Finishing the basic workflow
Last updated on 2024-10-07 | Edit this page
Estimated time: 80 minutes
Overview
Questions
- What does the full sample workflow look like?
- How can we report some initial results from this analysis?
Objectives
- Finish the sample workflow to produce a final MultiQC report
- See more ways to handle awkward software by adding extra setup shell commands
For reference, this is the Snakefile you should have to start the episode.

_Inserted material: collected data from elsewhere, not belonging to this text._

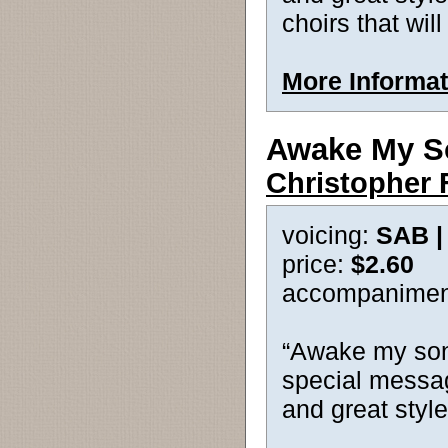
choirs that will 
More Informat
Awake My S
Christopher 
voicing:
SAB 
price:
$2.60
accompanimen
“Awake my song
special messag
and great style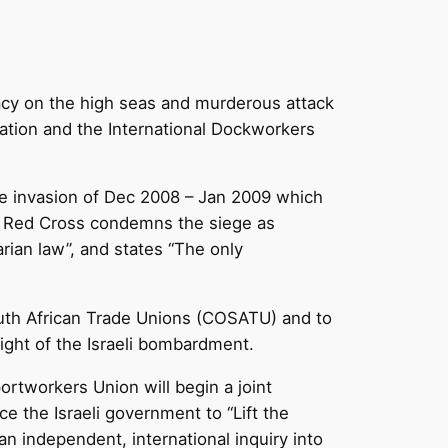
iracy on the high seas and murderous attack
ation and the International Dockworkers
 the invasion of Dec 2008 – Jan 2009 which
the Red Cross condemns the siege as
arian law”, and states “The only
South African Trade Unions (COSATU) and to
eight of the Israeli bombardment.
rtworkers Union will begin a joint
e the Israeli government to “Lift the
n independent, international inquiry into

We’ve seen how to link rules in a pipeline and how to merge all the
results at the final step. This is the basic pattern for many analysis
workflows. For simplicity, in episode 6, we just used the
cat
command to combine all the .count
files
but now we’ll use MultiQC to combine the results from Kallisto
and FastQC into a single report for all samples. We’ll also add in an
alternative quantification tool called Salmon and this will
complete the pipeline.
The full workflow we are constructing
- fastq_quality_trimmer is part of the FastX toolkit and removes low-quality basecalls from the raw reads. We first used it in episode 2.
- FastQC calculates a variety of metrics on a FASTQ file and produces an HTML report and a ZIP file. We introduced this in episode 7.
- Kallisto performs pseudo-alignment of the reads to a reference transcriptome and produces a table of transcript abundance. We first used it in episode 4.
- Salmon is a alternative to Kallisto, using a different transcript quantification algorithm. We’ve not used it yet.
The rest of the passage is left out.